I want a projection from nD to 2D, such that all the identity basis vectors are equally spaced. My initial idea was to use PCA on the identity basis. This seems to work well for 3D
Specific to 3D I think this is an axonometric/isometric projection:
But surely we can generalize this type of projection to higher dimensions? Here's the simple solution.

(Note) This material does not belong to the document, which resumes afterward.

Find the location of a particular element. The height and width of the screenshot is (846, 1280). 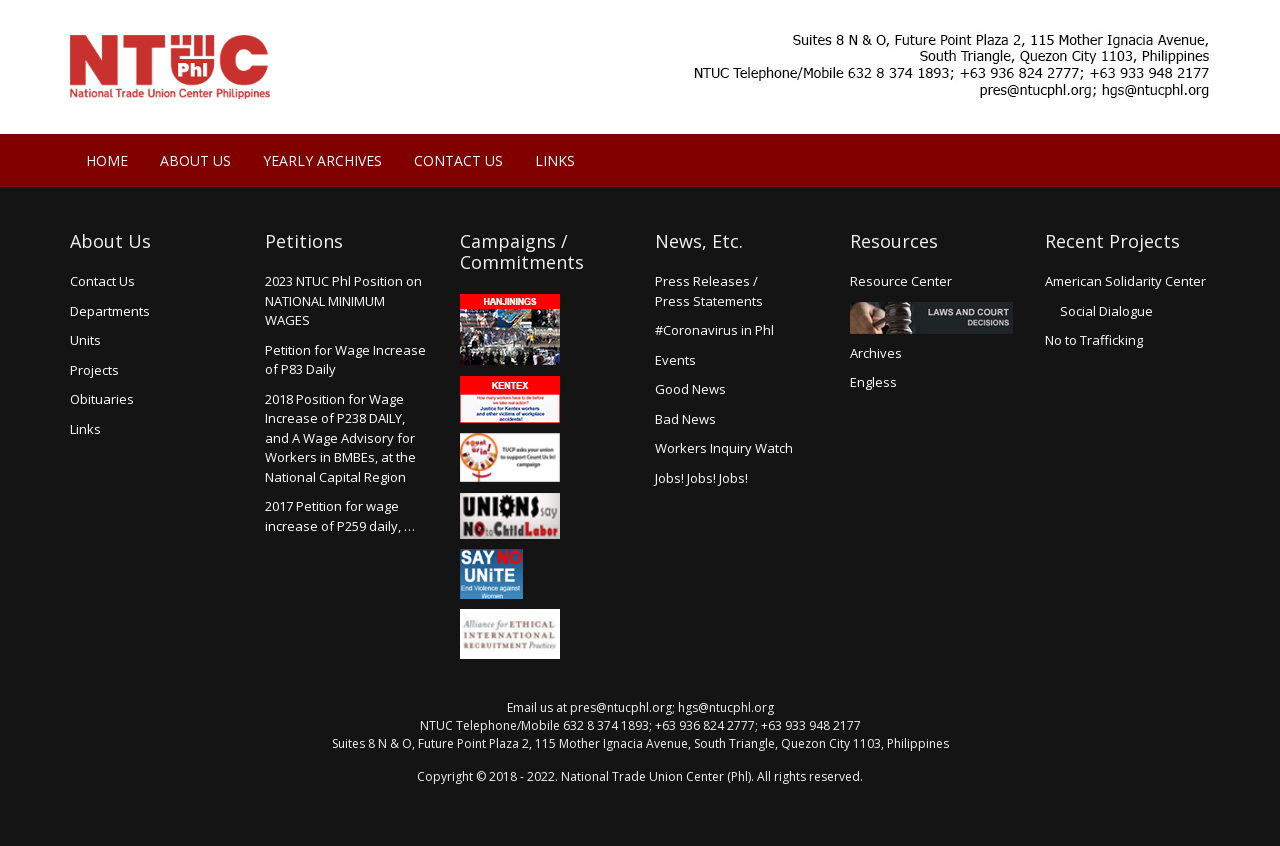

Archives is located at coordinates (876, 353).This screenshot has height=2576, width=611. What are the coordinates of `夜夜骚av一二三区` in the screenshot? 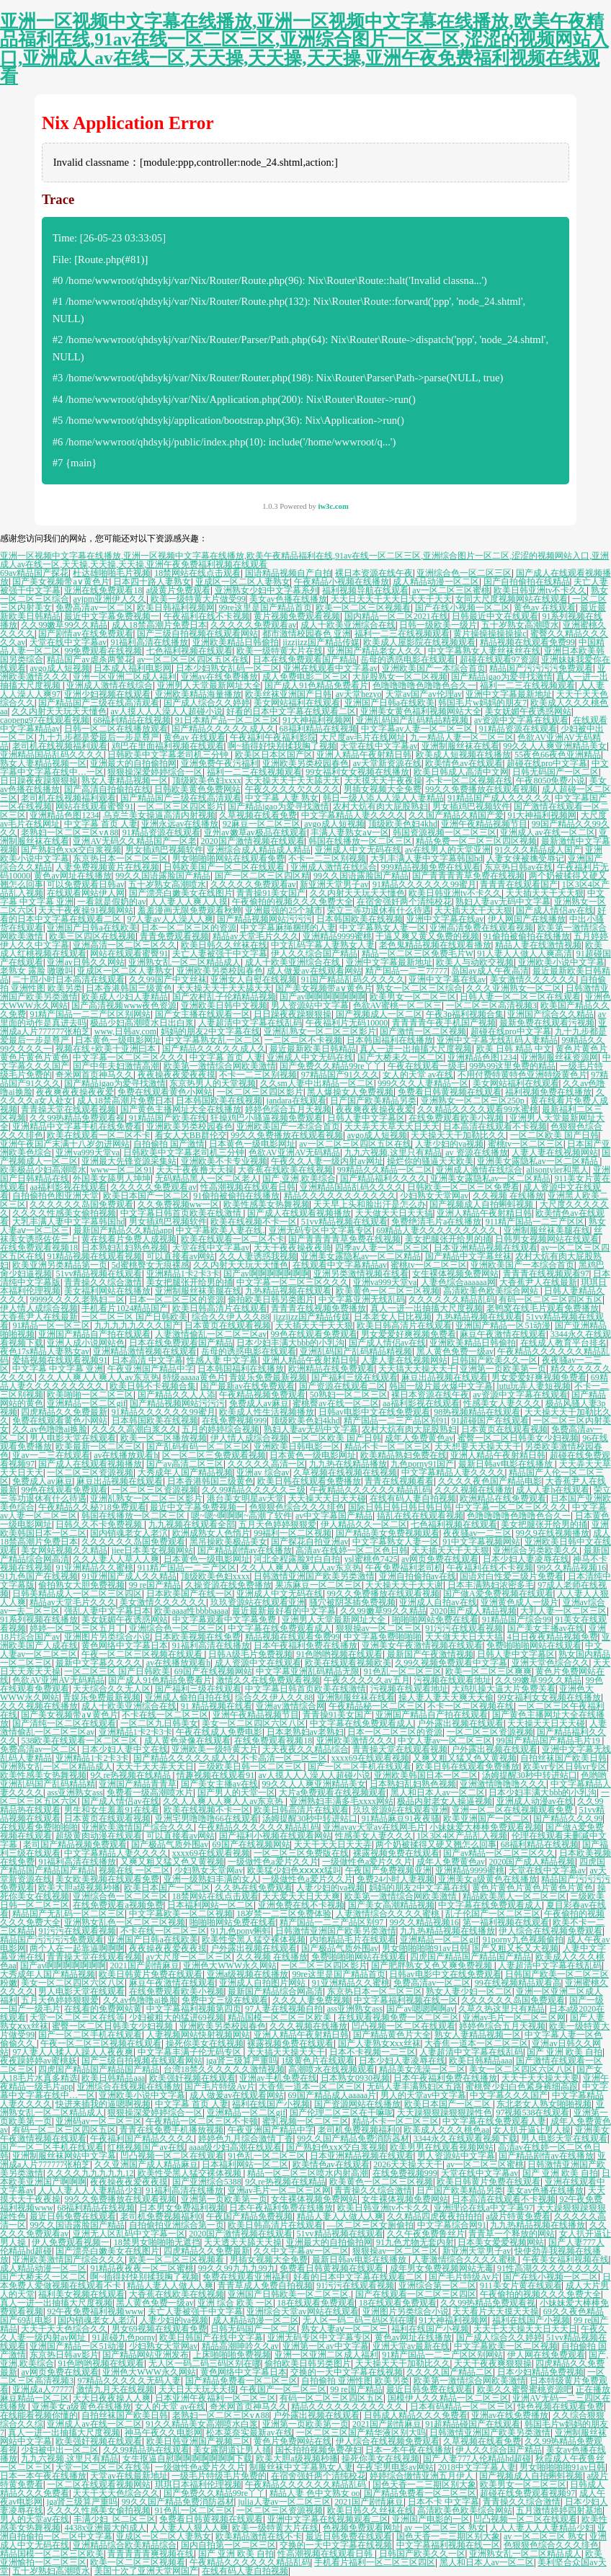 It's located at (477, 1533).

- Basis Vector 1: $q_i = cos(2i\pi/n/\sqrt{n/2}), \vec q\in \mathbb R^n$
- Basis Vector 2: $p_i = sin(2i\pi/n/\sqrt{n/2}), \vec p\in \mathbb R^n$
We note this satisfies $\vec{1} \cdot \vec q = 0$, $\vec{1} \cdot \vec p = 0$, $\vec p \cdot \vec q = 0$. This does not match PCA for higher dimensions.
So my question is 2-fold.
- This is probably not a unique projection, what's the typical name for this? If there is no name for it, what's the best way to describe this projection? I can't seem to find one googling around.
- (and bonus) Why doesn't PCA match this projection scheme? I know PCA maximizes variance, and the total spread seems larger in the PCA case, but there are a bunch of clustered points, what's up with that? Is my understand of variance misplaced? What are we maximizing in our direct solution if not variance?